CHORDONOMICON: A Dataset of 666,000 Songs and their Chord Progressions
Kantarelis, Spyridon, Thomas, Konstantinos, Lyberatos, Vassilis, Dervakos, Edmund, Stamou, Giorgos
Chord progressions encapsulate important information about music, pertaining to its structure and conveyed emotions. They serve as the backbone of musical composition, and in many cases, they are the sole information required for a musician to play along and follow the music. Despite their importance, chord progressions as a data domain remain underexplored. There is a lack of large-scale datasets suitable for deep learning applications, and limited research exploring chord progressions as an input modality.

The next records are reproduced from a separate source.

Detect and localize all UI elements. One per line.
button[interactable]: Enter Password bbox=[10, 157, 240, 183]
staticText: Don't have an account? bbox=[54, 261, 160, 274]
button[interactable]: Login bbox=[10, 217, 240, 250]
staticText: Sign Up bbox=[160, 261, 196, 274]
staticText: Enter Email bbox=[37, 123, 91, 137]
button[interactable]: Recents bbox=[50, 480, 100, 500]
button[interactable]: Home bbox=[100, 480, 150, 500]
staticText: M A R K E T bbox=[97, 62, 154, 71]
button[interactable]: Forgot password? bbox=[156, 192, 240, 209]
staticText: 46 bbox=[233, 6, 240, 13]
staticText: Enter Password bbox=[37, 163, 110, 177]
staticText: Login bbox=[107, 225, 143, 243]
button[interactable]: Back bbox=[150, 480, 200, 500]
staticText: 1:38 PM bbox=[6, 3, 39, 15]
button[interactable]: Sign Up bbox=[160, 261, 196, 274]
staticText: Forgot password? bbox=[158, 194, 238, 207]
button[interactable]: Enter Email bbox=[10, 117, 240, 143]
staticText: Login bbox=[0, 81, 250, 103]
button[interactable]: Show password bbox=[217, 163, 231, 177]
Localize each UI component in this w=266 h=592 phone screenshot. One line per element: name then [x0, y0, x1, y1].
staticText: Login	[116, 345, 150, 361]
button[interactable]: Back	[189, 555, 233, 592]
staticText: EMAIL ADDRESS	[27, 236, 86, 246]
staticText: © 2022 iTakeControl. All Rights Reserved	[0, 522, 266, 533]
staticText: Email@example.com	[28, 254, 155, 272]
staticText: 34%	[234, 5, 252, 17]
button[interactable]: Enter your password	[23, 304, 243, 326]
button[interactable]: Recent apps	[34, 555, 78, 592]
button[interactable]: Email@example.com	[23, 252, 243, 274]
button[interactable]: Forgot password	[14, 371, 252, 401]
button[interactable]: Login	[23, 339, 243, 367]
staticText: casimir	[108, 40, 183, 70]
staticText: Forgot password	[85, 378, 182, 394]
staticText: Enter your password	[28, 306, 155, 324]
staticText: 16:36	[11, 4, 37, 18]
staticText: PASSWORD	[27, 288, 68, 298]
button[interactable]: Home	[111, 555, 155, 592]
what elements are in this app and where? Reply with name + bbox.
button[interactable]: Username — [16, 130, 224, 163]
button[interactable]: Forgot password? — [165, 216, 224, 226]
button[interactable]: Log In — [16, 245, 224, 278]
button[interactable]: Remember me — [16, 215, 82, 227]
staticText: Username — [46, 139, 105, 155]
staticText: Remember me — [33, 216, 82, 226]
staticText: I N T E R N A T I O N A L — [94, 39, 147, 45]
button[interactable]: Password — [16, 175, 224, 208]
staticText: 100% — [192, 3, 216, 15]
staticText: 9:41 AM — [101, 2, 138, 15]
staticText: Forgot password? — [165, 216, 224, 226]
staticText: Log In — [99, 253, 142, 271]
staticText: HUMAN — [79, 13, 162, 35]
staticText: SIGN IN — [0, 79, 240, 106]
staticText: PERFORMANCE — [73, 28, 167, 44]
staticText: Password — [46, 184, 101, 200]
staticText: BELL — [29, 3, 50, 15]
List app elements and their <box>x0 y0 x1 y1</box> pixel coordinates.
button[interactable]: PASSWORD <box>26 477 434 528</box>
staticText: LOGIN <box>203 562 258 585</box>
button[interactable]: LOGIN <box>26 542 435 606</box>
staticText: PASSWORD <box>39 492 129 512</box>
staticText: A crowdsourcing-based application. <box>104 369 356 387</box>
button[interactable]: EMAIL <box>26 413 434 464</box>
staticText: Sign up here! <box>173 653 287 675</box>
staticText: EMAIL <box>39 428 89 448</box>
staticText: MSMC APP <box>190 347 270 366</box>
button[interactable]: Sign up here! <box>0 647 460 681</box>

In this work, we present Chordonomicon, a dataset of over 666,000 songs and their chord progressions, annotated with structural parts, genre, and release date - created by scraping various sources of user-generated progressions and associated metadata. We demonstrate the practical utility of the Chordonomicon dataset for classification and generation tasks, and discuss its potential to provide valuable insights to the research community. Chord progressions are unique in their ability to be represented in multiple formats (e.g. text, graph) and the wealth of information chords convey in given contexts, such as their harmonic function . These characteristics make the Chordonomicon an ideal testbed for exploring advanced machine learning techniques, including transformers, graph machine learning, and hybrid systems that combine knowledge representation and machine learning.